Is CBD the Gateway to Dietary Supplements?

It’s been a big week for CBD.

First, HerbalGram, published by the American Botanical Council (ABC), released its annual Herb Market Report. Utilizing US retail sales data provided by SPINS and the Nutrition Business Journal (NBJ), it shows that CBD continued to see accelerated growth both in the natural and mass market channels in 2019. CBD remains the top-selling ingredient in the natural channel with almost $91 million in sales, fueled by high double-digit growth (71.3%) from 2018. In the mass market channel, it experienced high triple-digit growth (872.3%) to place it firmly within the top ten ingredients at almost $36 million in sales.

Second, bipartisan legislation was introduced in the US Congress to make hemp-derived CBD lawful as a dietary supplement, a step taken to ensure the foothold that CBD already has in the market is codified, given that for the last few years it’s fallen into a regulatory gray area due to inaction by the FDA.

When CBD initially exploded into the market, many in the supplement industry had the perception that it could be the gateway for new consumers into the dietary supplement category. Many of our colleagues hypothesized that consumers did not see CBD as a dietary supplement but rather a miraculous plant substance derived from the heretofore forbidden cannabis plant, and that CBD’s extraordinary sales numbers were due to growth coming from outside the supplement consumer market.

As we began reviewing the data and conducting our own research on CBD attitudes, beliefs and behaviors, certain factors kept appearing that caused us to question the construct that growth was coming from outside of current supplement users. Certainly, there were consumers unfamiliar with dietary supplements who bought CBD, and there were non-supplement retail channels (such as cannabis dispensaries and convenience stores) that were selling CBD. But something about the buyer decision process seemed familiar to us, which was reminiscent of that of supplements.
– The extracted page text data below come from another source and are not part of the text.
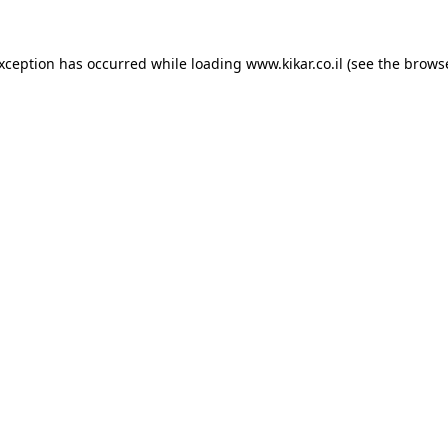
exception has occurred while loading
www.kikar.co.il
(see the
browse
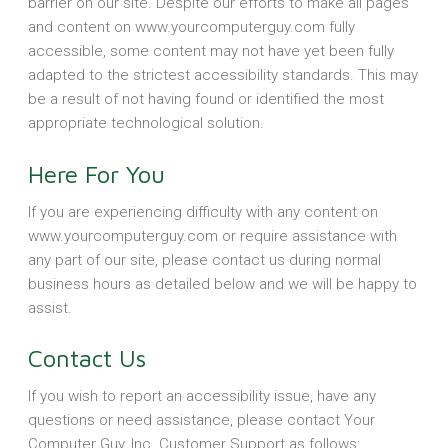
barrier on our site. Despite our efforts to make all pages
and content on www.yourcomputerguy.com fully
accessible, some content may not have yet been fully
adapted to the strictest accessibility standards. This may
be a result of not having found or identified the most
appropriate technological solution.
Here For You
If you are experiencing difficulty with any content on
www.yourcomputerguy.com or require assistance with
any part of our site, please contact us during normal
business hours as detailed below and we will be happy to
assist.
Contact Us
If you wish to report an accessibility issue, have any
questions or need assistance, please contact Your
Computer Guy, Inc. Customer Support as follows:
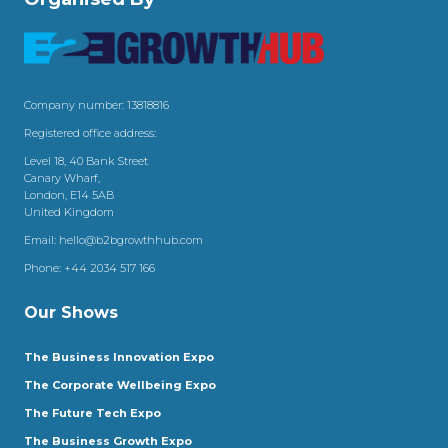
Company number: 13818816
Registered office address:
Level 18, 40 Bank Street
Canary Wharf,
London, E14 5AB
United Kingdom
Email:
hello@b2bgrowthhub.com
Phone:
+44 2034 517 166
Our Shows
The Business Innovation Expo
The Corporate Wellbeing Expo
The Future Tech Expo
The Business Growth Expo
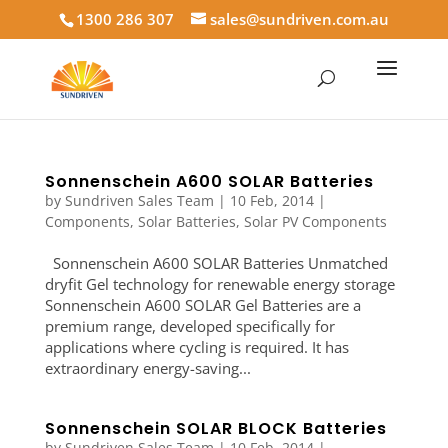
1300 286 307
sales@sundriven.com.au
Sonnenschein A600 SOLAR Batteries
by
Sundriven Sales Team
|
10 Feb, 2014
|
Components
,
Solar Batteries
,
Solar PV Components
Sonnenschein A600 SOLAR Batteries Unmatched
dryfit Gel technology for renewable energy storage
Sonnenschein A600 SOLAR Gel Batteries are a
premium range, developed specifically for
applications where cycling is required. It has
extraordinary energy-saving...
Sonnenschein SOLAR BLOCK Batteries
by
Sundriven Sales Team
|
10 Feb, 2014
|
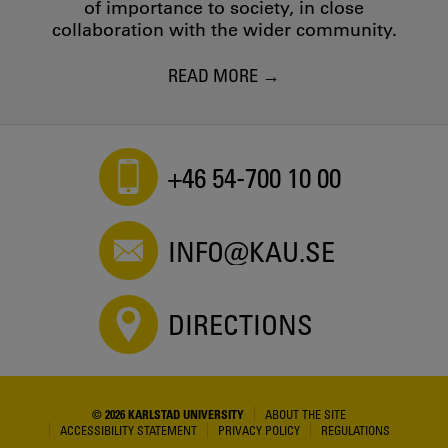
of importance to society, in close
collaboration with the wider community.
READ MORE
+46 54-700 10 00
INFO@KAU.SE
DIRECTIONS
© 2026 KARLSTAD UNIVERSITY
ABOUT THE SITE
ACCESSIBILITY STATEMENT
PRIVACY POLICY
REGULATIONS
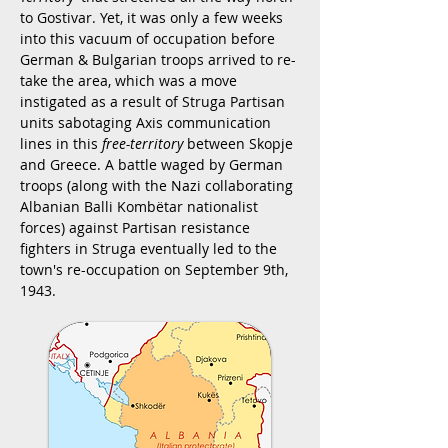
to Gostivar. Yet, it was only a few weeks
into this vacuum of occupation before
German & Bulgarian troops arrived to re-
take the area, which was a move
instigated as a result of Struga Partisan
units sabotaging Axis communication
lines in this
free-territory
between Skopje
and Greece. A battle waged by German
troops (along with the Nazi collaborating
Albanian Balli Kombëtar nationalist
forces) against Partisan resistance
fighters in Struga eventually led to the
town's re-occupation on September 9th,
1943.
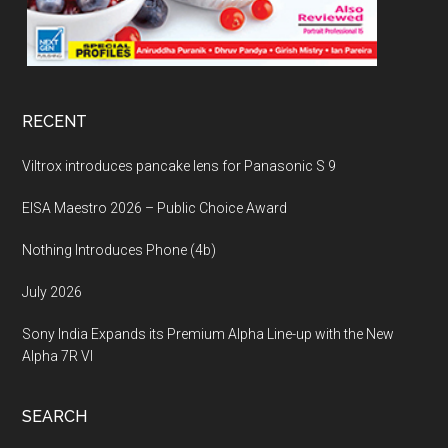
RECENT
Viltrox introduces pancake lens for Panasonic S 9
EISA Maestro 2026 – Public Choice Award
Nothing Introduces Phone (4b)
July 2026
Sony India Expands its Premium Alpha Line-up with the New
Alpha 7R VI
SEARCH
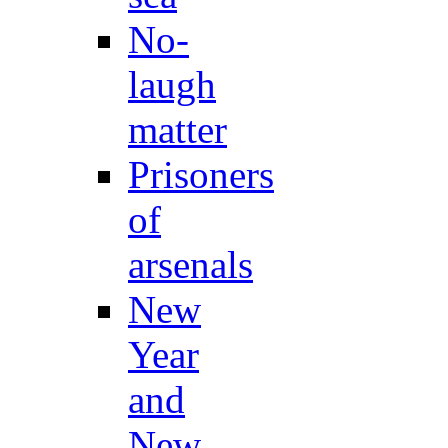
No-
laugh
matter
Prisoners
of
arsenals
New
Year
and
New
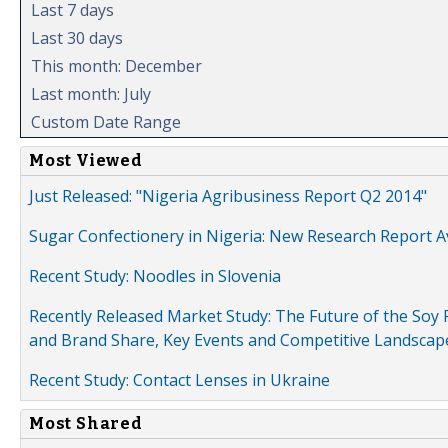
Last 7 days
Last 30 days
This month: December
Last month: July
Custom Date Range
Most Viewed
Just Released: "Nigeria Agribusiness Report Q2 2014"
Sugar Confectionery in Nigeria: New Research Report A
Recent Study: Noodles in Slovenia
Recently Released Market Study: The Future of the Soy P
and Brand Share, Key Events and Competitive Landscap
Recent Study: Contact Lenses in Ukraine
Most Shared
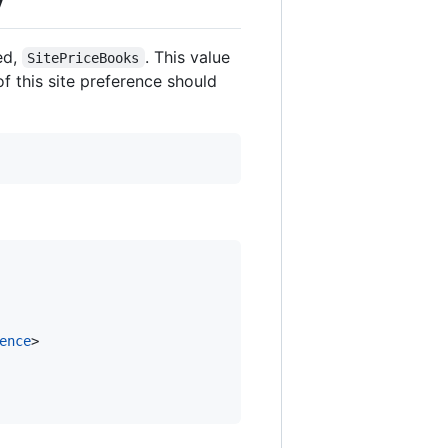
ed,
. This value
SitePriceBooks
of this site preference should
ence
>
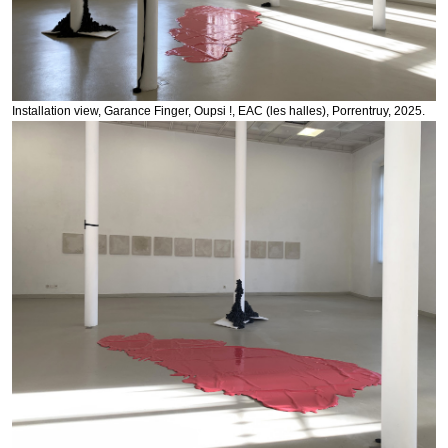
Installation view, Garance Finger, Oupsi !, EAC (les halles), Porrentruy, 2025.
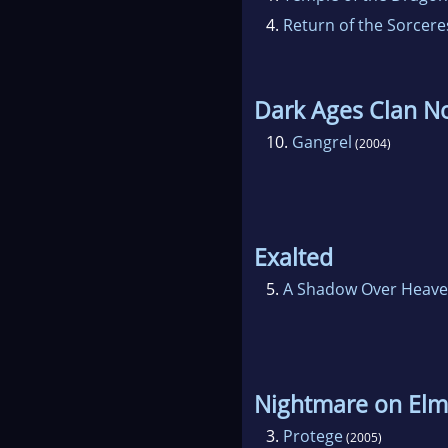
4.
Return of the Sorcere
Dark Ages Clan N
10.
Gangrel
(2004)
Exalted
5.
A Shadow Over Heave
Nightmare on Elm
3.
Protege
(2005)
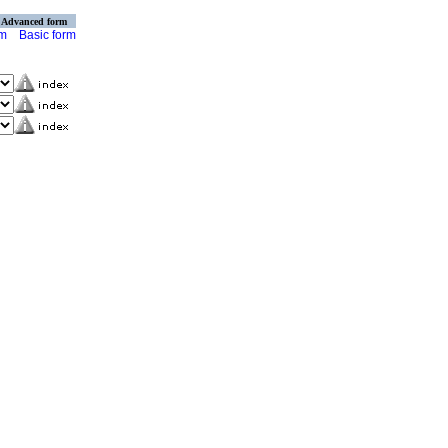
Advanced form
rm
Basic form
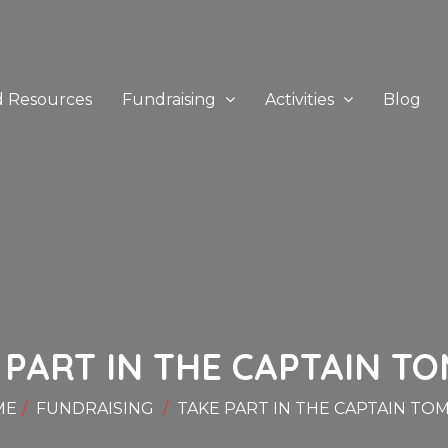
d Resources
Fundraising
Activities
Blog
 PART IN THE CAPTAIN TOM
ME
FUNDRAISING
TAKE PART IN THE CAPTAIN TOM 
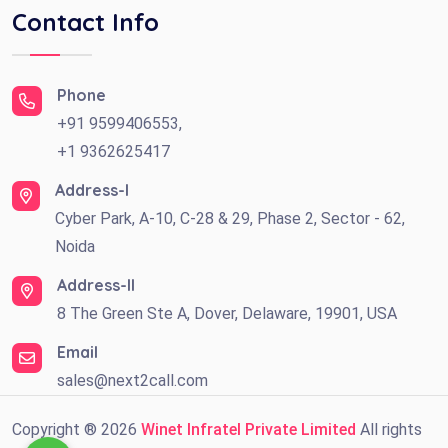
Contact Info
Phone
+91 9599406553,
+1 9362625417
Address-I
Cyber Park, A-10, C-28 & 29, Phase 2, Sector - 62,
Noida
Address-II
8 The Green Ste A, Dover, Delaware, 19901, USA
Email
sales@next2call.com
Copyright ®
2026
Winet Infratel Private Limited
All rights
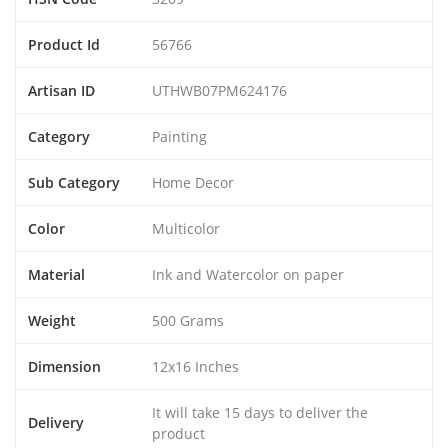
Product Id
56766
Artisan ID
UTHWB07PM624176
Category
Painting
Sub Category
Home Decor
Color
Multicolor
Material
Ink and Watercolor on paper
Weight
500 Grams
Dimension
12x16 Inches
It will take 15 days to deliver the
Delivery
product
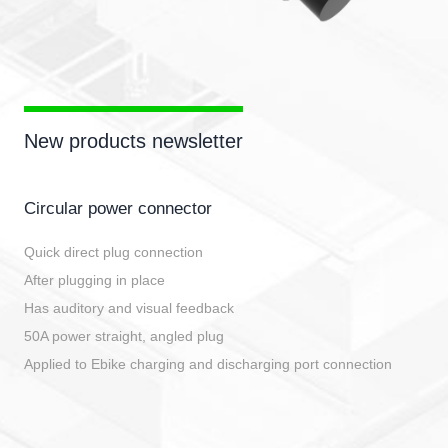
New products newsletter
Circular power connector
Quick direct plug connection
After plugging in place
Has auditory and visual feedback
50A power straight, angled plug
Applied to Ebike charging and discharging port connection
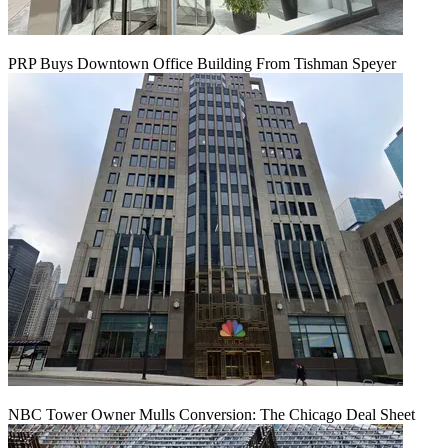
PRP Buys Downtown Office Building From Tishman Speyer
NBC Tower Owner Mulls Conversion: The Chicago Deal Sheet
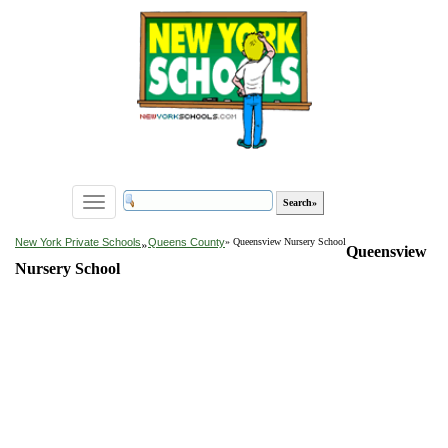
Toggle
navigation
»
New York Private Schools
Queens County
» Queensview Nursery School
Queensview
Nursery School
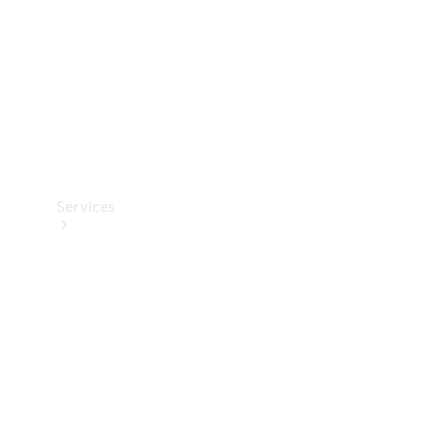
Services
Book your
Service
All Services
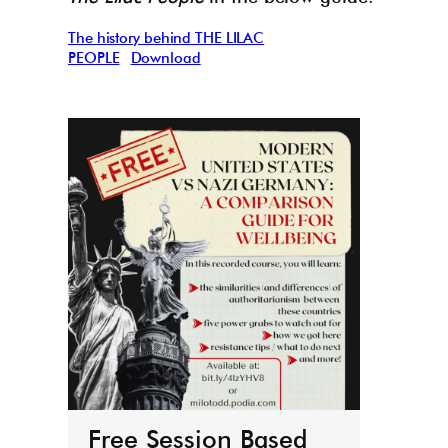
The history behind THE LILAC
PEOPLE
Download
THE
boo
r
March 
Free Session Based
It’s h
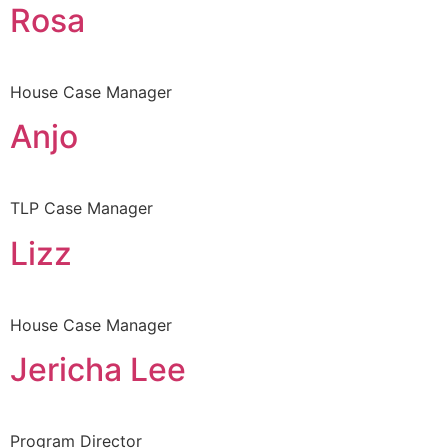
Rosa
House Case Manager
Anjo
TLP Case Manager
Lizz
House Case Manager
Jericha Lee
Program Director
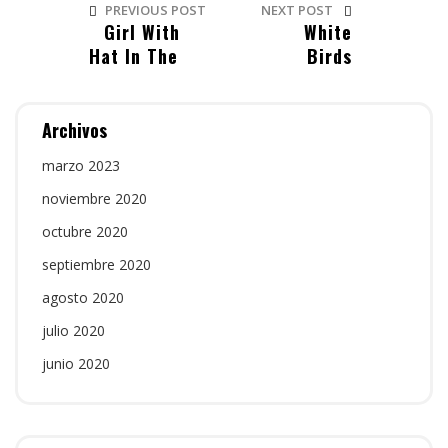
PREVIOUS POST
NEXT POST
Girl With
White
Hat In The
Birds
Beach
Hearing
Archivos
marzo 2023
noviembre 2020
octubre 2020
septiembre 2020
agosto 2020
julio 2020
junio 2020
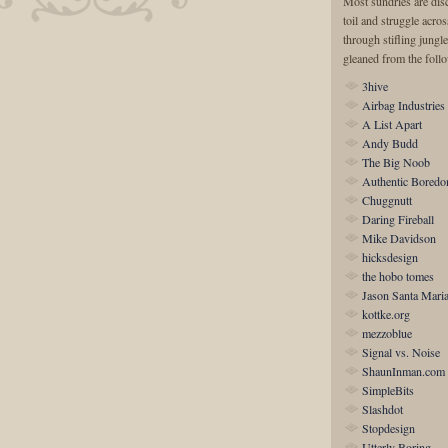
Most sundries are disc
toil and struggle acro
through stifling jungle
gleaned from the foll
3hive
Airbag Industries
A List Apart
Andy Budd
The Big Noob
Authentic Bored
Chuggnutt
Daring Fireball
Mike Davidson
hicksdesign
the hobo tomes
Jason Santa Mari
kottke.org
mezzoblue
Signal vs. Noise
ShaunInman.com
SimpleBits
Slashdot
Stopdesign
Utterly Boring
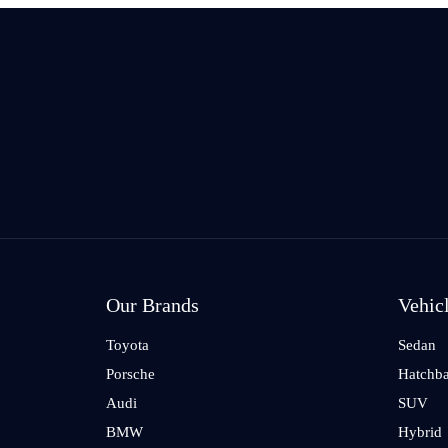
Our Brands
Vehic
Toyota
Sedan
Porsche
Hatchb
Audi
SUV
BMW
Hybrid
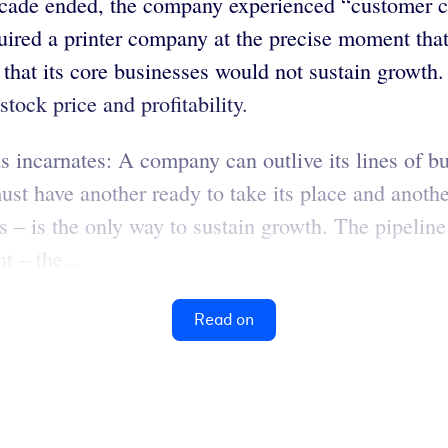
cade ended, the company experienced “customer co
uired a printer company at the precise moment tha
t its core businesses would not sustain growth. H
tock price and profitability.
incarnates: A company can outlive its lines of bu
t have another ready to take its place and another
s – is the only way to sustain growth. The pipeline
t – the...
Read on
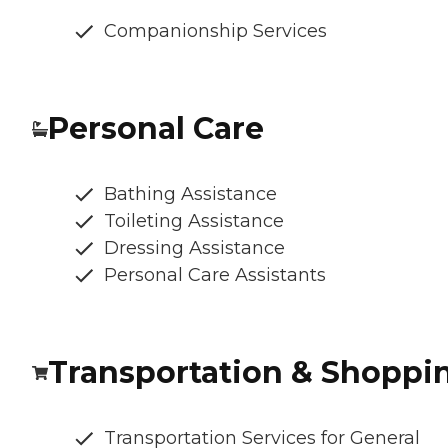
Companionship Services
Personal Care
Bathing Assistance
Toileting Assistance
Dressing Assistance
Personal Care Assistants
Transportation & Shoppi
Transportation Services for General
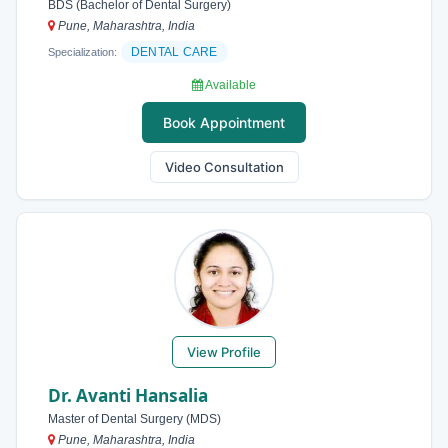
BDS (Bachelor of Dental Surgery)
Pune, Maharashtra, India
DENTAL CARE
Specialization:
Available
Book Appointment
Video Consultation
View Profile
Dr. Avanti Hansalia
Master of Dental Surgery (MDS)
Pune, Maharashtra, India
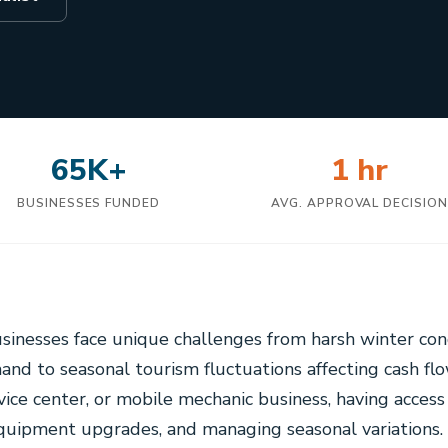
65K+
1 hr
BUSINESSES FUNDED
AVG. APPROVAL DECISIO
usinesses face unique challenges from harsh winter cond
nd to seasonal tourism fluctuations affecting cash fl
vice center, or mobile mechanic business, having access 
 equipment upgrades, and managing seasonal variations.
In early 2020, we completed a rigorous, census-balanced research study of more than 3,000 US adults. In it we asked if they had purchased or used CBD within the past year.

Supplement CBD versus Non-Supplement CBD Users

Our proprietary Supplement Brand Accelerator™ utilizes a segmentation study of US adults (over age 18) who utilize herbal and dietary supplements. This research determined that 72% of adult Americans use supplements. We were narrow in our definition of supplements: to be considered a supplement user, study participants had to have used or purchased a vitamin and/or supplement, an herbal or botanical supplement, or a probiotic in the past year. If a participant used protein powder but none of the three required options, then they were considered a non-supplement user. Similarly, if a study participant had purchased CBD but not the three supplement requirements, they were classified as a non-supplement user.

Of all the CBD users in the United States, 85% are supplement users.

What we found was that of all the CBD users in the United States, 85% are supplement users. So although 15% of CBD users are not supplement users, the overwhelming majority are.

The data show that if you have CBD products and you want to reach the masses, look to those who currently use supplements.

Drilling Down

But 15% of US CBD users is still a significant number, right? And if these consumers aren’t using other types of supplements, it provides CBD brands a less competitive arena for offering natural solutions to stress, sleep, pain, and everything else CBD offers.

So what is the difference in demographics between the supplement and non-supplement CBD user?

Starting with age, the non-supplement CBD user is younger (average age of 35.2 years vs. 39.6 years), with 56% of them under the age of 35. But before you get too excited, remember that we are looking at 15% of the CBD market. And when you look at the larger 85% of the CBD market, the under-35 group is 43% of supplement users. The actual numbers of consumers under 35 in that group is much larger than the non-supplement users. Still, it is good to know that when trying to reach the non-supplement consumer with your CBD, millennials and Gen Z are your target consumers.

There is also a common belief that men utilize CBD more than women. That is true for the non-supplement CBD user (56% male vs. 44% female). But for the supplement CBD user, it’s not the case (48% male vs. 52% female).

In terms of where they live, the non-supplement CBD user is more likely to live in a small town or rural area (31% vs. 25%), and the supplement CBD user is more likely to live in the suburbs (41% vs. 32%).

Because the non-supplement CBD user is younger, their average income is less than the supplement CBD user ($71,249 vs. $81,061).

So consider this as busting the myth that CBD users are not supplement users—supplement users are the dominant consumers in the category.

These demographic differences give us some perspectives on non-supplement CBD users. However, for the more important and larger group—the supplement CBD user—we have a robust set of data from our Supplement Brand Accelerator.

So consider this as busting the myth that CBD users are not supplement users—supplement users are the dominant consumers in the category. Growth in CBD is going to come from companies that understand this and use it for their brand strategy and product innovation.